The Broncos opened their offseason workouts last April with the idea they would be one of the two teams in Super Bowl XLIX, that they would be the AFC team working out of a snazzy resort hotel. They said it, stood up for it and lived with that thought for most of the season that unfolded.

“That was the goal all year long," said cornerback Chris Harris Jr. after his first Pro Bowl appearance earlier this week. “We didn’t step back from that. That was our goal; we believed we had that kind of team. We still believe we have that kind of team. We’ll take some time and come back to work. But when you’re here and see all the Super Bowl stuff, it’s right there in front of you, most anywhere you look you see something that has the Super Bowl on it with those Roman numerals, right there. Of course, you want that to be you, you want to be playing for the championship."

[+] EnlargeEmmanuel Sanders
Doug Pensinger/Getty ImagesEmmanuel Sanders is among the Broncos players participating in Super Bowl festivities this week.
These Broncos have felt the sting in each of the last three seasons. They have exited the divisional round as the AFC’s No. 1 seed (2012). They have exited the divisional round as the AFC’s No. 2 seed (earlier this month). And they have lost a Super Bowl, by 35 points last February as the AFC’s top seed. It was the team's first title game appearance since it closed out the 1998 season as the champion.

As the eight Broncos players went through the Pro Bowl practices last week, they were surrounded by communities doing a Super Bowl countdown, with Super Bowl banners hanging over calendars of Super Bowl events. They continue to be a part of things, as Broncos wide receiver Emmanuel Sanders was on the autograph schedule at the NFL Experience Tuesday and Wednesday, and linebacker Von Miller was on the docket Wednesday.

That, too, is a Super Bowl phenomenon. For players good enough to draw a crowd in the Super Bowl mayhem, it is an odd existence. You’re at the Super Bowl, just not in the Super Bowl.

“You know you had a good season; you were in the playoffs and it’s hard to get in the playoffs," said Broncos defensive end DeMarcus Ware, who played in this past Sunday’s Pro Bowl. “But the goal was to get to where we wanted to go all season and that’s the Super Bowl … It’s why it’s a little different to play [the Pro Bowl] where the Super Bowl is. You see Super Bowl stuff everywhere, kind of reminds you a little every time."

The Broncos have continued to go about their business in the last week as Gary Kubiak fills out his coaching staff. But there may be no bigger crossing of paths between the Broncos and the Super Bowl than Friday when quarterback Peyton Manning is scheduled to be in Phoenix to accept the Bart Starr Award for his community work.

It will be Manning’s most public appearance since the Broncos’ Jan. 11 loss to the Indianapolis Colts.
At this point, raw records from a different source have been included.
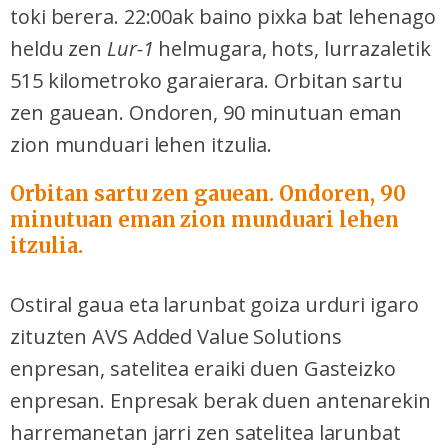
toki berera. 22:00ak baino pixka bat lehenago
heldu zen
Lur-1
helmugara, hots, lurrazaletik
515 kilometroko garaierara. Orbitan sartu
zen gauean. Ondoren, 90 minutuan eman
zion munduari lehen itzulia.
Orbitan sartu zen gauean. Ondoren, 90
minutuan eman zion munduari lehen
itzulia.
Ostiral gaua eta larunbat goiza urduri igaro
zituzten AVS Added Value Solutions
enpresan, satelitea eraiki duen Gasteizko
enpresan. Enpresak berak duen antenarekin
harremanetan jarri zen satelitea larunbat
Manning said following that game he was uncertain if he would return for the 2015 season.

Executive vice president of football operations/general manager John Elway met with Manning the day after the loss and told Manning to take several weeks to make his decision.

“It’s hard for the season to be over," said Miller, one of the other Pro Bowl Broncos. “All you can do is get ready to get back to work when it’s time. We wanted to be here for the other game, be in the last game. You’re going to remember that no matter how many banners we see here."